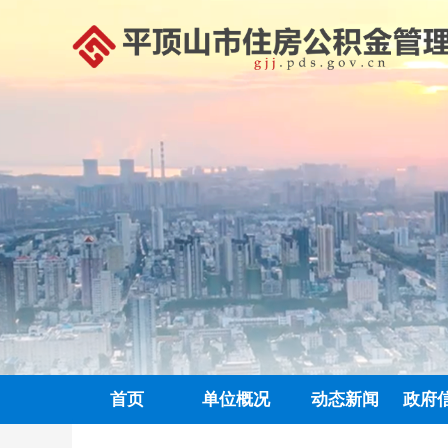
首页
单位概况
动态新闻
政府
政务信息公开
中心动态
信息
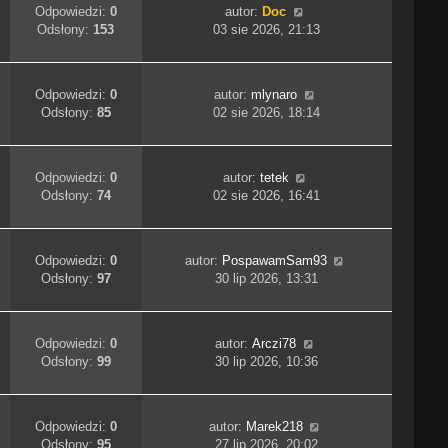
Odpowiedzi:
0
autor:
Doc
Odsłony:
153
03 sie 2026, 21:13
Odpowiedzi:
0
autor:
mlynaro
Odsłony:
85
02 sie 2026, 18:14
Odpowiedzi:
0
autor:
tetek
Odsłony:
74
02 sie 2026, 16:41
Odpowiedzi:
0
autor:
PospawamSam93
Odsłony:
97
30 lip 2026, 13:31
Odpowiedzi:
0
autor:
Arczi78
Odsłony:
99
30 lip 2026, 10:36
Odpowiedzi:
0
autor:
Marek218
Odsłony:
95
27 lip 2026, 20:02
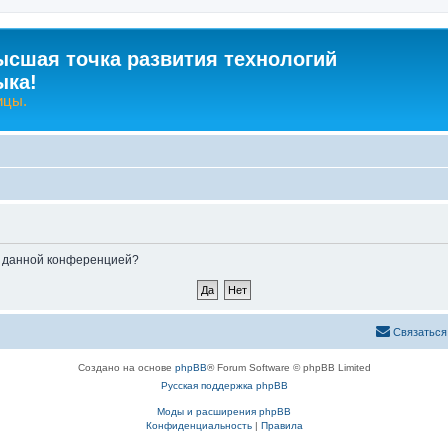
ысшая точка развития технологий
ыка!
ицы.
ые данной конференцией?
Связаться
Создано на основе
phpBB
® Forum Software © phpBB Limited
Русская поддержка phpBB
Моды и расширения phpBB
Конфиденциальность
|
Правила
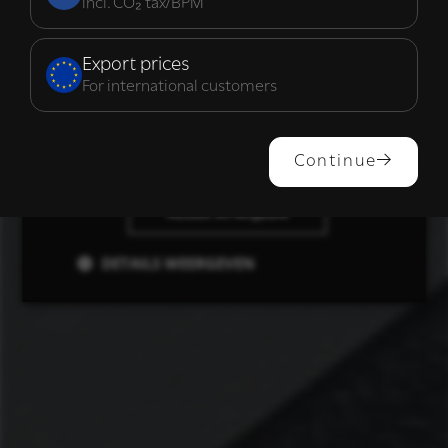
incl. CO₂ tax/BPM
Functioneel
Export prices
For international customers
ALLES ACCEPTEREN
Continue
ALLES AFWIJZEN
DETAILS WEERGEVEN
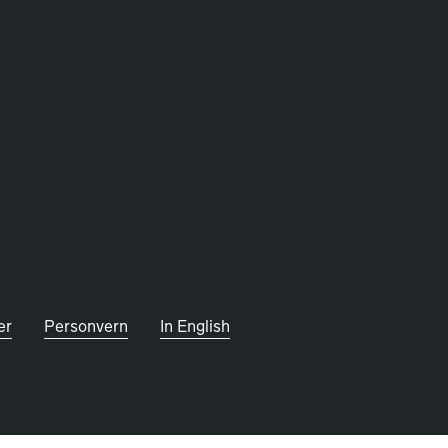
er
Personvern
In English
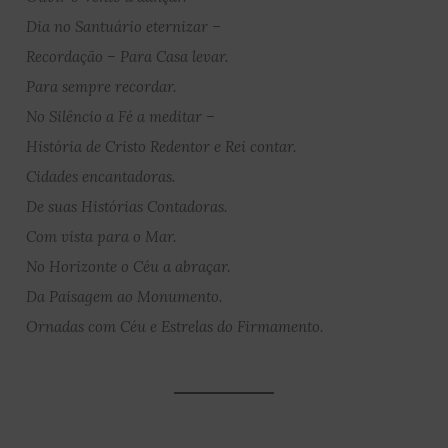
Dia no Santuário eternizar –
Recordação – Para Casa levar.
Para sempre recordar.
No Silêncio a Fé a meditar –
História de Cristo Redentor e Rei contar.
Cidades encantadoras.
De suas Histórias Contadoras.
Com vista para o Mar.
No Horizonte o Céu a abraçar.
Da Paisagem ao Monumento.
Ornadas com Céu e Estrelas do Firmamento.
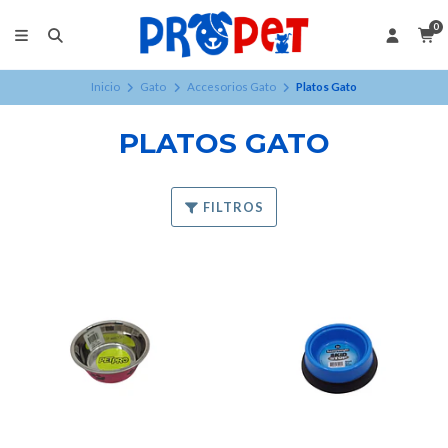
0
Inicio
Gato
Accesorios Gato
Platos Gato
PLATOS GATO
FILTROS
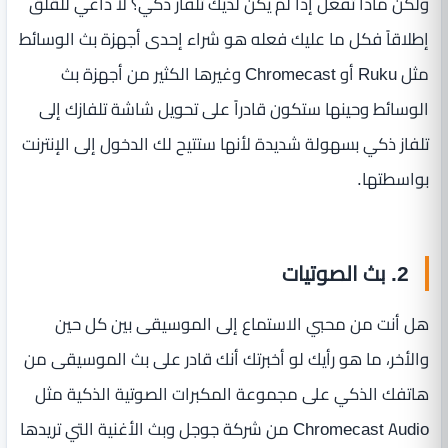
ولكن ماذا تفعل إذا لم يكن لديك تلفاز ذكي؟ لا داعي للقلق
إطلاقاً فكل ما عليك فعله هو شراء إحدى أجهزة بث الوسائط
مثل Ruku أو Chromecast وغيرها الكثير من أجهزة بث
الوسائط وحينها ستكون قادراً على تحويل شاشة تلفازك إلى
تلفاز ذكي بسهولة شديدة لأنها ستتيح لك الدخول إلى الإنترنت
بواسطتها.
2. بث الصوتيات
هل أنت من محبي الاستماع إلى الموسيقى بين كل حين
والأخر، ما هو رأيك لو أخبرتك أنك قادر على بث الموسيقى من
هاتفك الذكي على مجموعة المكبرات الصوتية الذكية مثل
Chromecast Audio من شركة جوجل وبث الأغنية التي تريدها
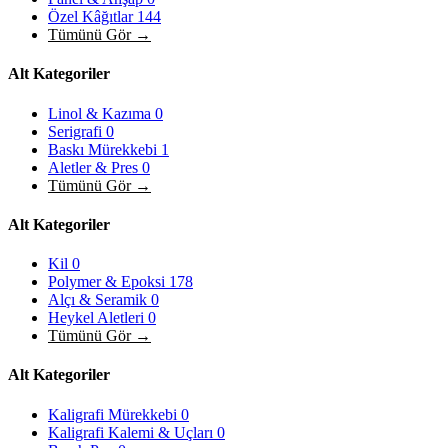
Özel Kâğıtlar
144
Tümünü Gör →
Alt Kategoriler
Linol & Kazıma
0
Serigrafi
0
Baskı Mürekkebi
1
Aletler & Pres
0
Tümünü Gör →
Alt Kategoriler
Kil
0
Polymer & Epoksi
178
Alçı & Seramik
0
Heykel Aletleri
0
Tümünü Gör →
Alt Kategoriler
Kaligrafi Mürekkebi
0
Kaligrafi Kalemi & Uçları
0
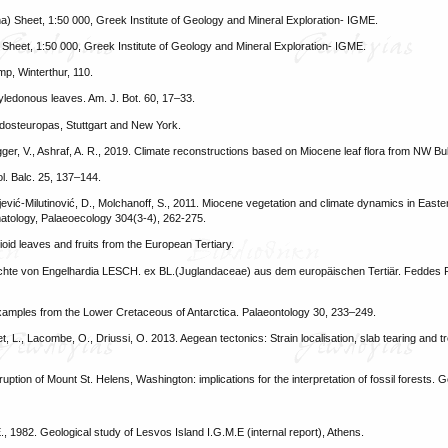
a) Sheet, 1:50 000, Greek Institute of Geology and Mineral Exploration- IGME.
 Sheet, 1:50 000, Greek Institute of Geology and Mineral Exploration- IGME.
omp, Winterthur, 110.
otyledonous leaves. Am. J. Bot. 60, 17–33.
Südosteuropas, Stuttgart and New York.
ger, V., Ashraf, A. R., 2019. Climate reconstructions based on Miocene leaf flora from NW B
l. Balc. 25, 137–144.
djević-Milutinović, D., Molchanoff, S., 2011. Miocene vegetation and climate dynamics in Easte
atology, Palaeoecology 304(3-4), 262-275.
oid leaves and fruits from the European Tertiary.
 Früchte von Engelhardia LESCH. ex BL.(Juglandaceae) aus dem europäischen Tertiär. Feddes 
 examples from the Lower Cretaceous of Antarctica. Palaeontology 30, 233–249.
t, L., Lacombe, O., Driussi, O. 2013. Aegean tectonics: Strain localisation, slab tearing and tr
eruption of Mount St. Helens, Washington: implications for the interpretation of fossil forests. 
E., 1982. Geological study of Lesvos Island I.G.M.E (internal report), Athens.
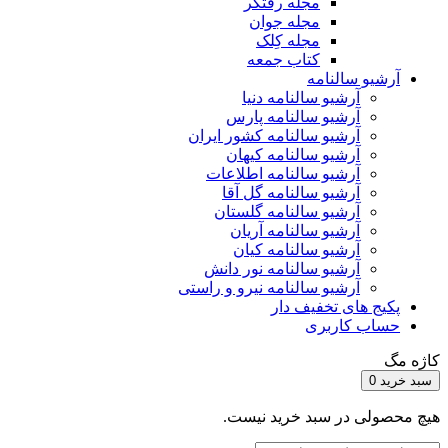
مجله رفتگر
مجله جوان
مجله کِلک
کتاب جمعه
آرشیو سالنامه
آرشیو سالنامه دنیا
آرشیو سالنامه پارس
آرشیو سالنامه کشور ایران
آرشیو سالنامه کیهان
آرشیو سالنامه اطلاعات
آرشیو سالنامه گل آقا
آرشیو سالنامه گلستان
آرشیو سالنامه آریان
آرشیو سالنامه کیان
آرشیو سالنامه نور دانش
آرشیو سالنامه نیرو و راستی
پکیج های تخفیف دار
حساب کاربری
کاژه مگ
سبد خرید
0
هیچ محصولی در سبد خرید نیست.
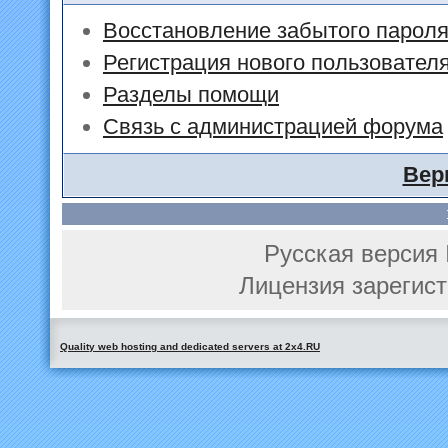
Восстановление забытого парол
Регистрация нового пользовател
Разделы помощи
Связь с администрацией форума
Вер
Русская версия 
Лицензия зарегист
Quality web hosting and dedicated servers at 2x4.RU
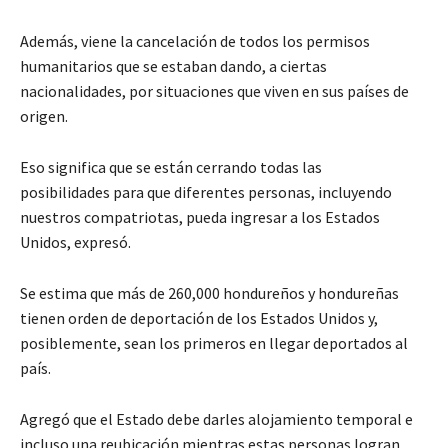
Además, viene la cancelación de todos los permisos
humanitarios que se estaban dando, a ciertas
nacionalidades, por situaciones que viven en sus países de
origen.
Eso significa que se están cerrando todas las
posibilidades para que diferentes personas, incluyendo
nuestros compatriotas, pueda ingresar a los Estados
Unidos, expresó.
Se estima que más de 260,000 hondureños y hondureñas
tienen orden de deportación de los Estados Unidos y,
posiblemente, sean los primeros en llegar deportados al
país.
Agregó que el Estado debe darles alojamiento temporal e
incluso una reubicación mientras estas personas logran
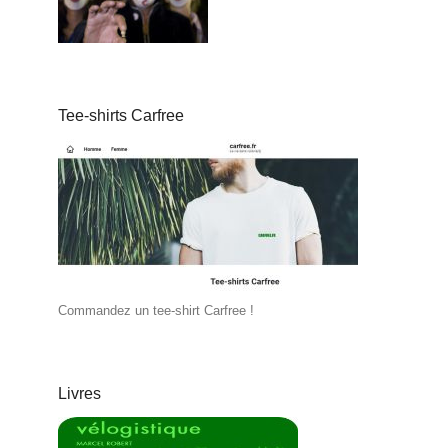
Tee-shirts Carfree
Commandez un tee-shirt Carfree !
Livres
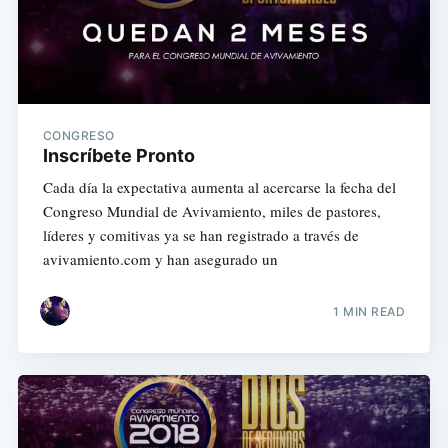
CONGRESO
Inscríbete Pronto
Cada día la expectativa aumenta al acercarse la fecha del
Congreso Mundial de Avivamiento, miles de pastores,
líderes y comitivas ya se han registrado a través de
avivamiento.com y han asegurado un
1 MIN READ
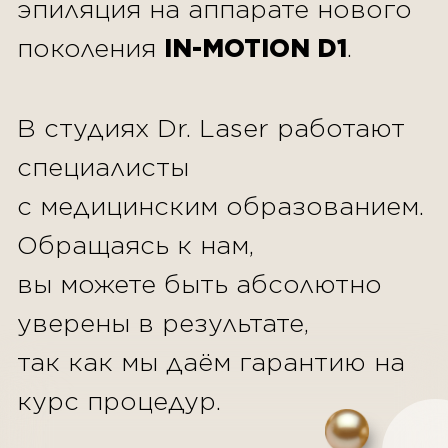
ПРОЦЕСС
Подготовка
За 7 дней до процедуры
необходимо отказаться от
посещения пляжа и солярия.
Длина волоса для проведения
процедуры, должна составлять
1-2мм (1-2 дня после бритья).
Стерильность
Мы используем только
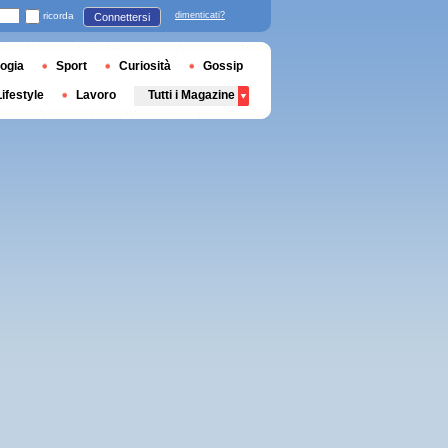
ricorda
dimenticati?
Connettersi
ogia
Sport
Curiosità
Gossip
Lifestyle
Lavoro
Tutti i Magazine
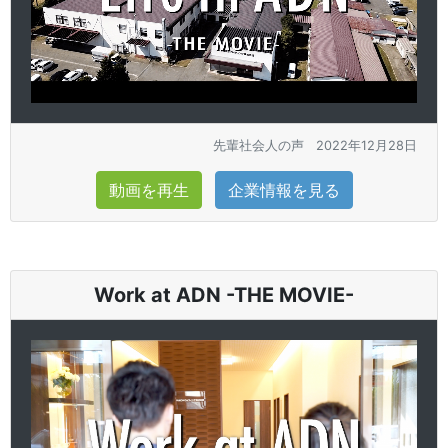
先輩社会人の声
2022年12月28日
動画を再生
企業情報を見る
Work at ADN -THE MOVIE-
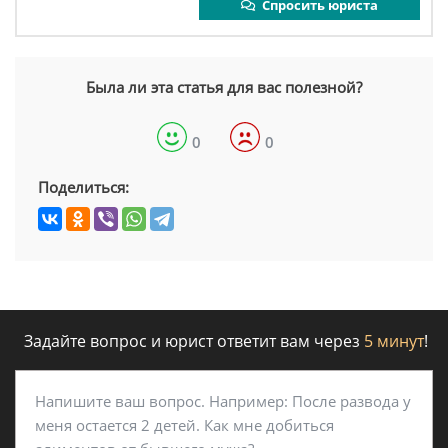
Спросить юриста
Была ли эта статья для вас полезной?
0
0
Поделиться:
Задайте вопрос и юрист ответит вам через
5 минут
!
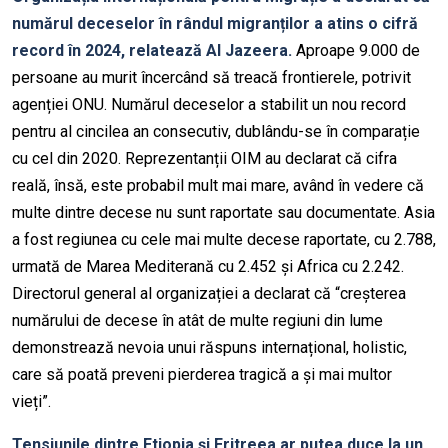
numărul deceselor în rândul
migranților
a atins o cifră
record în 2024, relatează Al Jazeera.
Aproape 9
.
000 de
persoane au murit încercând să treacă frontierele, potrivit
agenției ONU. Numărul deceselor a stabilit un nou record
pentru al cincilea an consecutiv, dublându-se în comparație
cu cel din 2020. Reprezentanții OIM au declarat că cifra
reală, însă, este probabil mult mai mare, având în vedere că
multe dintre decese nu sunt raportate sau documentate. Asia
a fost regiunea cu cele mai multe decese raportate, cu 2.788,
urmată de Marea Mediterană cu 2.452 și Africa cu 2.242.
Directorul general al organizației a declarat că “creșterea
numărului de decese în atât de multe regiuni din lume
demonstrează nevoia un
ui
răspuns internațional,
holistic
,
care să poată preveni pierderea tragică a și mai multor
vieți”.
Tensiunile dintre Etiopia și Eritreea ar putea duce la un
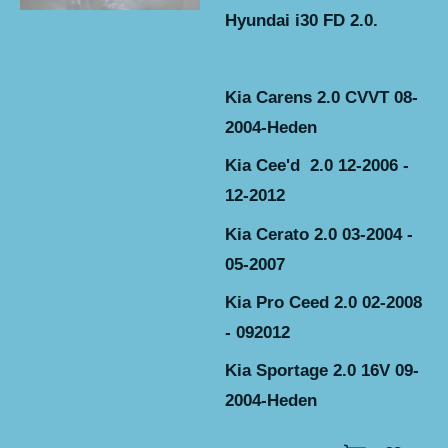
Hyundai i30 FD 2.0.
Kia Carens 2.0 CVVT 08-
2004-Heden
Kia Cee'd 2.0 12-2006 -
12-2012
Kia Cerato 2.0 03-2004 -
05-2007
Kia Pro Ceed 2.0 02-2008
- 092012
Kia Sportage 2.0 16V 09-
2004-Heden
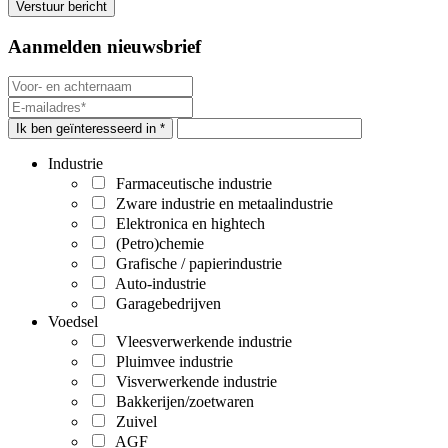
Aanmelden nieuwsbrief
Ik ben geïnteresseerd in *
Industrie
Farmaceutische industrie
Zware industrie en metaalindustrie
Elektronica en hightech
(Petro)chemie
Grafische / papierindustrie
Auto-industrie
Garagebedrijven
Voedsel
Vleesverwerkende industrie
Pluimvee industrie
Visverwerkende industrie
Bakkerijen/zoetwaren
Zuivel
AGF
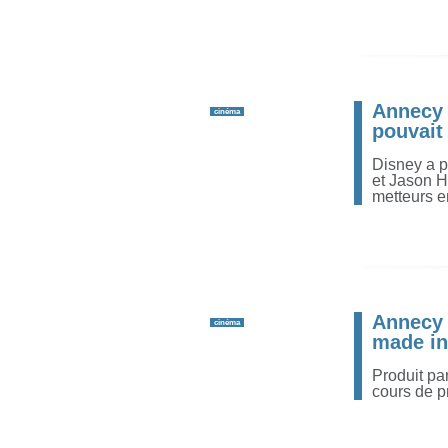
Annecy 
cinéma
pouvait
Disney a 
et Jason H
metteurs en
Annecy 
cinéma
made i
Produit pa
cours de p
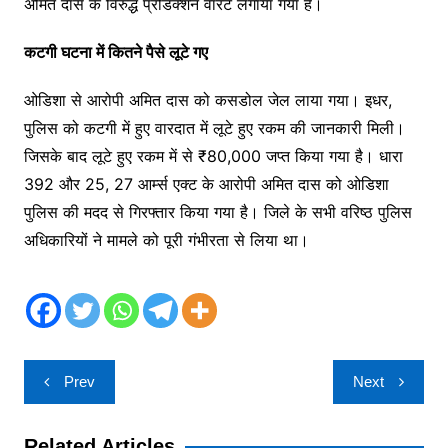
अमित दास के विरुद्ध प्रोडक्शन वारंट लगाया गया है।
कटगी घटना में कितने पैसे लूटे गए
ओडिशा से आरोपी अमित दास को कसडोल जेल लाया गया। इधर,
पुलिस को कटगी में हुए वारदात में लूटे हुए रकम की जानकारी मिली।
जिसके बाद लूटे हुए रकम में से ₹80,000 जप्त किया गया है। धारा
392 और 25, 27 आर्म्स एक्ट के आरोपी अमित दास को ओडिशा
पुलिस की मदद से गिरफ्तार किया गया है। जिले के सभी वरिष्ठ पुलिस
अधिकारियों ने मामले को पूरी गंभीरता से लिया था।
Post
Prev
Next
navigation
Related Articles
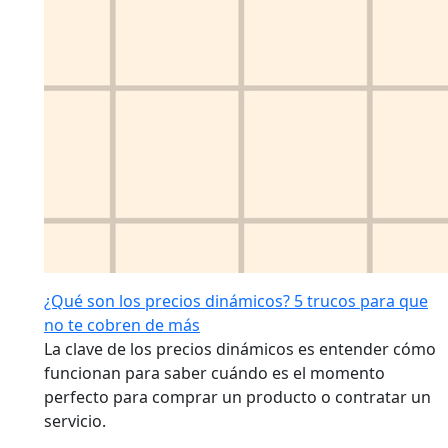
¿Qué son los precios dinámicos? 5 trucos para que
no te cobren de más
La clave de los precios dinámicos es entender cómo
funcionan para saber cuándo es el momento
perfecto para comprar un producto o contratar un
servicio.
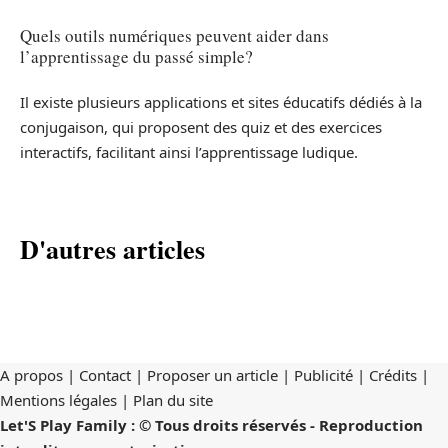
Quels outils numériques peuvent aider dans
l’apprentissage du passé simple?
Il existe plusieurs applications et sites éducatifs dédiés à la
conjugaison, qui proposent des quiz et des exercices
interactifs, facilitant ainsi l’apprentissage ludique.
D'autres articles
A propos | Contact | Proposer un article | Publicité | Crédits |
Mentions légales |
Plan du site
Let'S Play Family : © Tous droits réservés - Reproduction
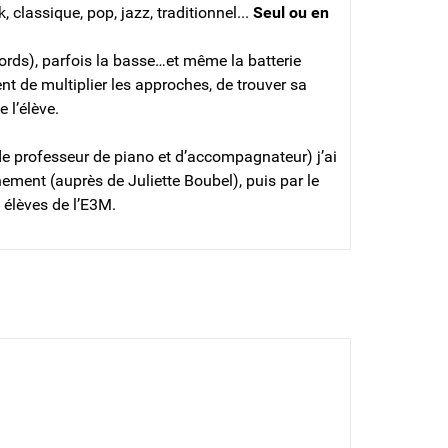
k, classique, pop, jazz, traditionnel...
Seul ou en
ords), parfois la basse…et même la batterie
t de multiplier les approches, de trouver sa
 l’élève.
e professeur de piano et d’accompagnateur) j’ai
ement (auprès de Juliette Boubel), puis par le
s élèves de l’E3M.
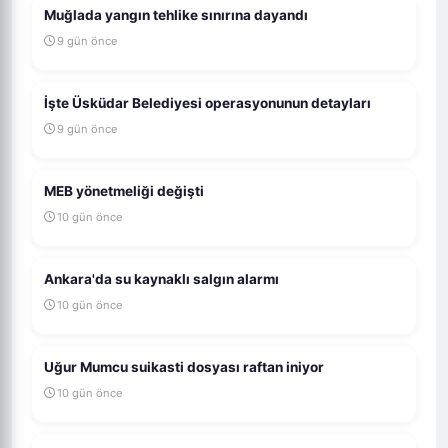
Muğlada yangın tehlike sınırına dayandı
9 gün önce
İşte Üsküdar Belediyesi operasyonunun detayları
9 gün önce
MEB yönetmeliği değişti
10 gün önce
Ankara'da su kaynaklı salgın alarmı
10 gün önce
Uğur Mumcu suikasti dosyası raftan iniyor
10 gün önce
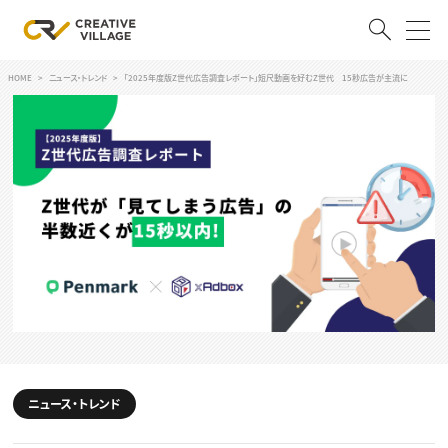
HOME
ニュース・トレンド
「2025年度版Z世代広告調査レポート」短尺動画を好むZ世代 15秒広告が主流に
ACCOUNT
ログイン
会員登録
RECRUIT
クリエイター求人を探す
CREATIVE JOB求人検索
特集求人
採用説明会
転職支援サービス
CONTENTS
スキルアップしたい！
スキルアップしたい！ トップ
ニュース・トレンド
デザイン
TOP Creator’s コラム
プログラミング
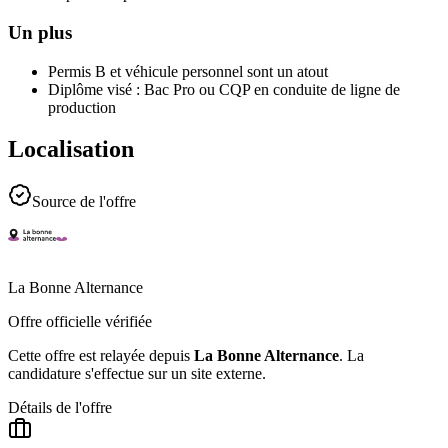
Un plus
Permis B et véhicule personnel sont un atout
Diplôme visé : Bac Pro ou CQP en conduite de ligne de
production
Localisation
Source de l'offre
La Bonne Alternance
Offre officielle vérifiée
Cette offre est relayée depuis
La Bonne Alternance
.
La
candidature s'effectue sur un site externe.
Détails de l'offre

##########

> [PROBLEM TO WORK ON]:
Your reply is one number: how many lines of the records above contain the word "Unidos".

> [COMPLETED EXERCISE]:
2